At that, Betty roared, “You have no idea. Get a mess of foxhunters in their best duds liquored up, all that cleavage suddenly in view, and fistfights and running off with other people’s spouses seems normal.”
Marty exclaimed, “Nothing like that ever happened in Indiana.”
“That’s why you moved here, dear,” Sister said in a silken voice.
Marty, while bright, missed the gradations of Virginia humor. She blinked. “Well, we came because Crawford wanted to retire at forty and get into the horse business, but I guess we got more than we bargained for. He’s built the hunter barn, the steeplechase barn, and now he wants to breed Herefords, the kind with horns. He’s either researching bloodlines on that computer he had built—to the tune of fifteen thousand dollars—or he’s reading stock market quotes on it.”
“Back to this hunt ball. Marty, I so appreciate you taking on this task. Getting Bill Wheatley and the theater students to help with decorating was a master stroke,” Sister praised Marty. “And I know even if you don’t make it public that you and Crawford have given a generous donation to Custis Hall for the theater department’s services.”

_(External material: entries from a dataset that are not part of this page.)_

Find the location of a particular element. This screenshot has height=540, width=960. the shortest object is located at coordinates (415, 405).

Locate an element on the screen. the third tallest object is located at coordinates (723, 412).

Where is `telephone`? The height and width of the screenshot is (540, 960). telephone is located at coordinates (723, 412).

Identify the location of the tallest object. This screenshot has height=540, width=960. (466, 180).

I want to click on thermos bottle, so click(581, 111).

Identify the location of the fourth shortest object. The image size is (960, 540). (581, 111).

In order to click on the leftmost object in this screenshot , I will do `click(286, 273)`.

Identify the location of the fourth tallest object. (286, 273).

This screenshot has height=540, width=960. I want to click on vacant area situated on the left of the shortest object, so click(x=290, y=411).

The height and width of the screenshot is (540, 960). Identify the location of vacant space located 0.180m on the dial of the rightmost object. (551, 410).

“We were happy to do it.” Marty glowed, for she did like being useful, and after eleven years she was finally feeling like part of the group.
“Betty as vice chair—and I accentuate the vice —really does know where all the bodies are buried and she can take care of the table sittings.” Sister smiled at Betty. “What else? Forgive me, by the way, for not being better organized. Over the years our social chairs have kept the Jefferson Hunt hopping and popping. I didn’t have to do but so much. Also, I’m not too good at this kind of thing.”